On February 8, 2021, Generex Biotechnology Corporation and its majority owned public entity NuGenerex Immuno-Oncology, Inc., (collectively “Generex”) received a wire transfer of Two Million Dollars USD ($2,000,000.00) towards its COVID-19 vaccine development initiatives from its China Partners (as defined below) pursuant to the Ii-Key Innovative Vaccine Development Agreement signed November 13, 2020, as amended by the extension terms signed December 15, 2020 (collectively the “Agreement”), with Beijing Youfeng International Consulting Co., Ltd (“BYIC”), National Institute for Viral Disease Control and Prevention, Chinese Centre for Disease Control and Prevention (“NIVDC”) and Beijing Guoxin Haixiang Equity Investment Partnership (“BGHEIP” and together with BYIC and NIVDC, the “China Partners”).

To date Generex has received a total of Three Million One Hundred Thousand Dollars USD ($3,100,000.00) from the China Partners, broken down as follows:

1.One Hundred Thousand Dollar USD ($100,000.00) “Performance Guarantee Fee” payment.
2.Three Million Dollars USD ($3,000,000.00) towards its COVID-19 vaccine development initiatives.

Generex filed a FORM 8K for the signed November 13, 2020, Ii-Key Innovative Vaccine Development Agreement on November 18, 2020. Also, Generex filed a FORM 8K/A for the signed December 15, 2020, Extension Agreement on December 17, 2020. Lastly, Generex filed a FORM 8K for the signed January 6, 2021, Performance Guarantee Fee Agreement on January 8, 2021.

Ii-Key Platform Overview

The Ii-Key-SARS-CoV-2 vaccine is designed as a “Complete Vaccine” that has the potential to induce the T-Cell and antibody immune responses that can provide protective immunity with long-lasting immunologic memory against SARS-CoV-2 in a highly specific manner to ensure safety. Ii-Key is a platform technology enabled by the amino acid key sequence “LRMK” that is shared across the platform. The LRMK key sequence works by its ability to deliver any desired peptide epitope of interest directly to the MHC Class 2 complex on the surface of antigen presenting cells. Once a suitable target epitope is identified, an Ii-Key vaccine candidate is created by means of synthetic peptide synthesis, which produces a single linear amino acid chain that includes the Ii-Key sequence, a short inert linker sequence, and the target epitope of interest. In this way, the target epitope is delivered by the Ii-Key sequence directly to antigen presenting cells, resulting in an immune system stimulation.

About the China Partners

Beijing Youfeng International Consulting Co., Ltd. is the "China High-tech Industrialization Research Society Public Health Working Committee" to provide development strategy consulting and design, projects implementation and management.

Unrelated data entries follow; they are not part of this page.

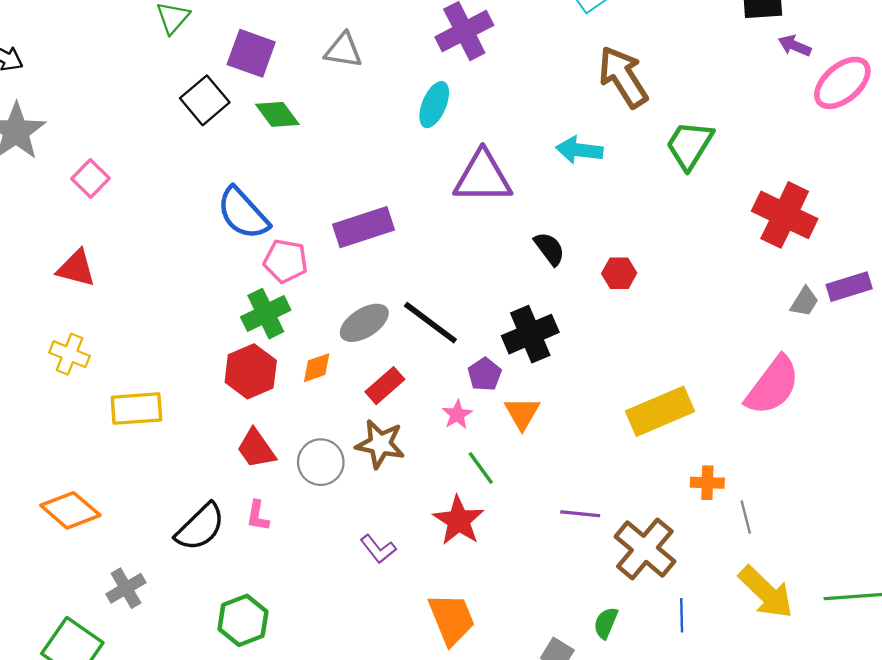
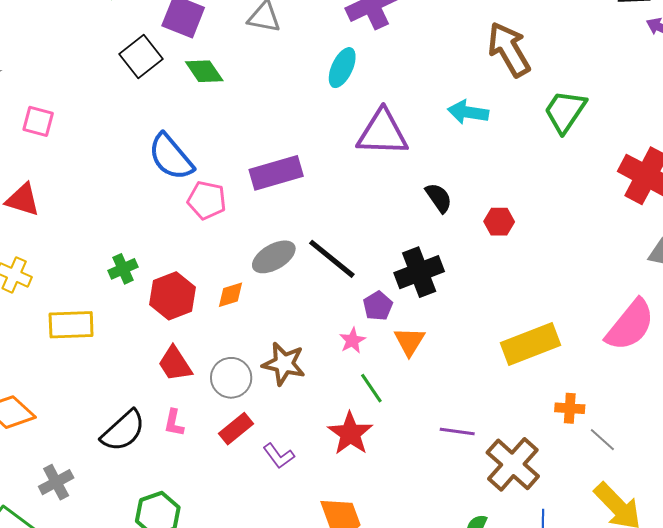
pink square: (91, 179) -> (38, 121), turned -32
green cross: (266, 314) -> (123, 269), moved, size x0.7
red rectangle: (385, 386) -> (236, 429), moved
gray line: (746, 517) -> (602, 440), turned -36

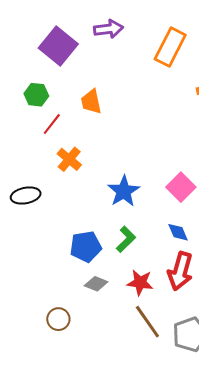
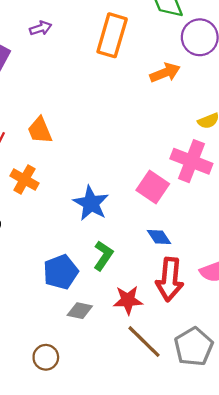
purple arrow: (109, 29) -> (41, 28), size x0.7
orange trapezoid: (91, 102) -> (40, 130), moved

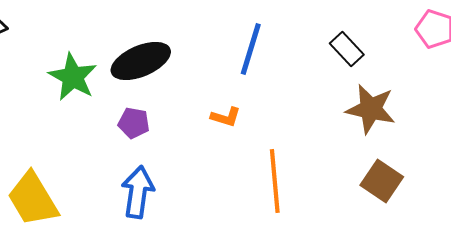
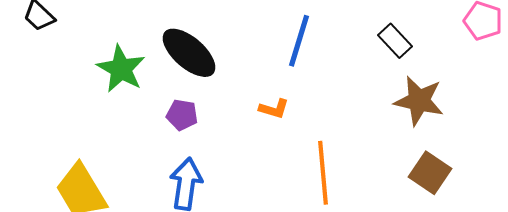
black ellipse: (141, 61) -> (189, 53), turned 64

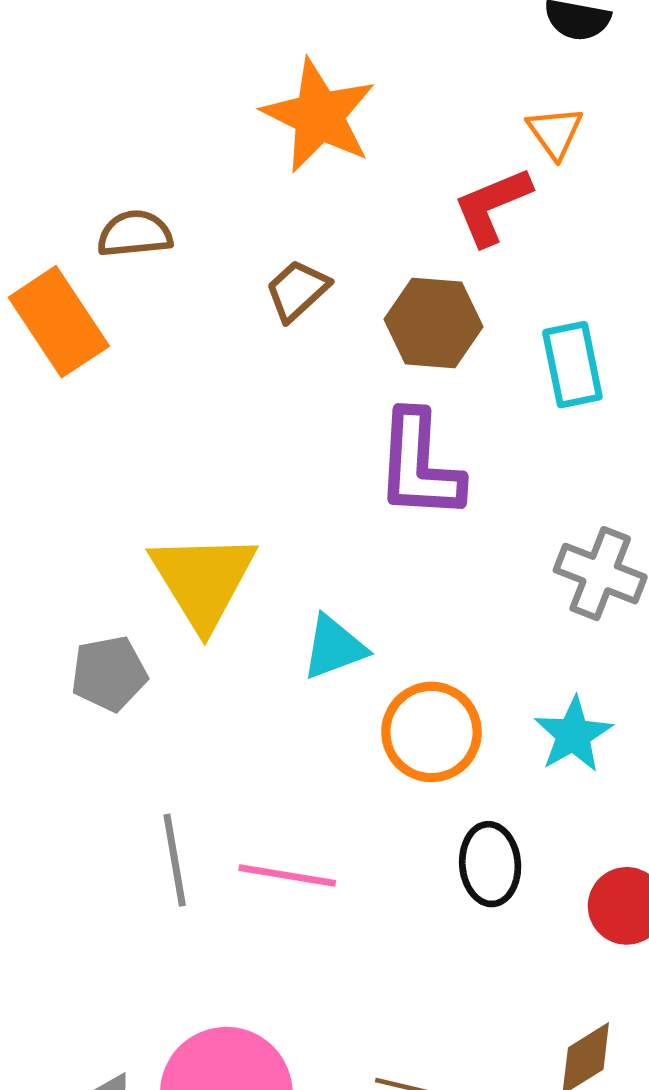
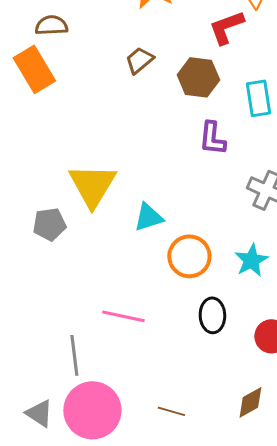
brown semicircle: (135, 234) -> (51, 25), moved
purple L-shape: (419, 465) -> (212, 138), moved, size x0.7
gray line: (175, 860) -> (74, 355), moved

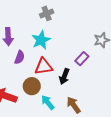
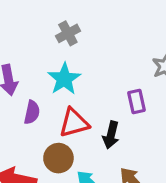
purple rectangle: (82, 59) -> (137, 101), turned -48

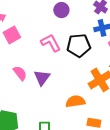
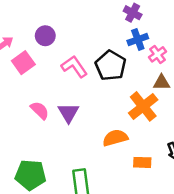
purple circle: (61, 10) -> (45, 36), moved
black pentagon: (79, 45) -> (111, 66), turned -30

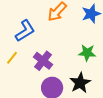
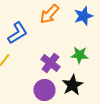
purple cross: (43, 61) -> (50, 63), moved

National Institute for Viral Disease Control and Prevention of Chinese Centre for Disease Control (CDC) and Prevention is an independent legal entity under the CDC. It is also the only national-level research institution for the prevention and control of viral diseases and medical virology in China.

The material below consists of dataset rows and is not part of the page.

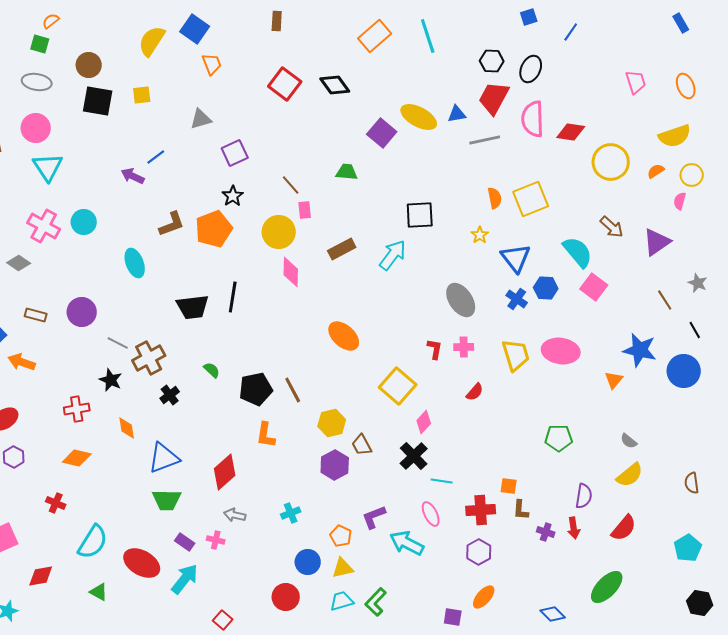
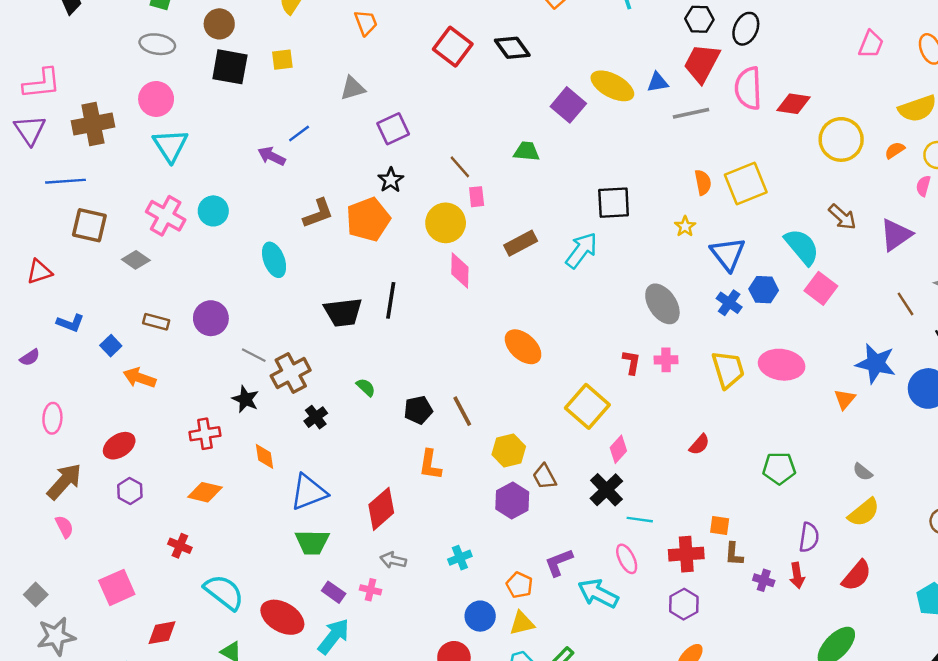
pink trapezoid: (636, 82) -> (871, 44), turned 40
black pentagon: (256, 389) -> (418, 410), size x0.7
red semicircle: (475, 392) -> (699, 444), moved
cyan semicircle: (93, 542) -> (224, 592), turned -84

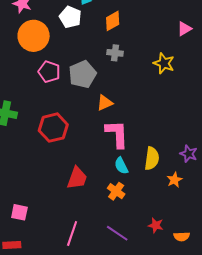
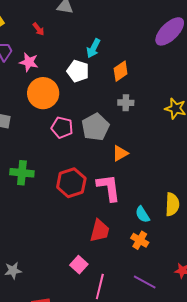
pink L-shape: (117, 134) -> (109, 188), moved
pink square: (19, 212) -> (79, 265), moved, turned 36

Beijing Guoxin Haixiang Equity Investment Partnership (Limited Partnership) is a limited partnership established by Beijing Guoxin Zhongshu Management Co., Ltd. as an executive partner and Zhejiang Haixiang Pharmaceutical Co., Ltd. and is effectively existing. Beijing Guoxin Zhongshu Management Co., Ltd. is an equity investment institution which has completed the registration of private fund manager in China Securities Investment Fund Industry Association. Zhejiang Haixiang Pharmaceutical Co., Ltd. is a public company that mainly produces specialty APIs, preparations and fine chemicals, and has large-scale production capabilities for peptide preparations.

Forward-Looking Statements

Statements in this report may contain certain forward-looking statements. All statements included concerning activities, events or developments that the Generex expects, believes or anticipates will or may occur in the future are forward-looking statements. Actual results could differ materially from the results discussed in the forward-looking statements. Forward-looking statements are based on current expectations and projections about future events and involve known and unknown risks, uncertainties and other factors that may cause actual results and performance to be materially different from any future results or performance expressed or implied by forward-looking statements. Known risks and uncertainties also include those identified from time to time in the reports filed by Generex with the Securities and Exchange Commission, which should be considered together with any forward-looking statement. No forward-looking statement is a guarantee of future results or events, and one should avoid placing undue reliance on such statements. Generex undertakes no obligation to update publicly any forward-looking statements, whether as a result of new information, future events or otherwise. Generex cannot be sure when or if it will be permitted by regulatory agencies to undertake additional clinical trials or to commence any particular phase of clinical trials. Because of this, statements regarding the expected timing of clinical trials or ultimate regulatory approval cannot be regarded as actual predictions of when Generex will obtain regulatory approval for any “phase” of clinical trials or when it will obtain ultimate regulatory approval by a particular regulatory agency. Generex claims the protection of the safe harbor for forward-looking statements that is contained in the Private Securities Litigation Reform Act. Additional information on these and other risks, uncertainties and factors is included in the Company’s Annual Report on Form 10-K, Quarterly Reports on Form 10-Q, Current Reports on Form 8- K and other documents filed with the SEC.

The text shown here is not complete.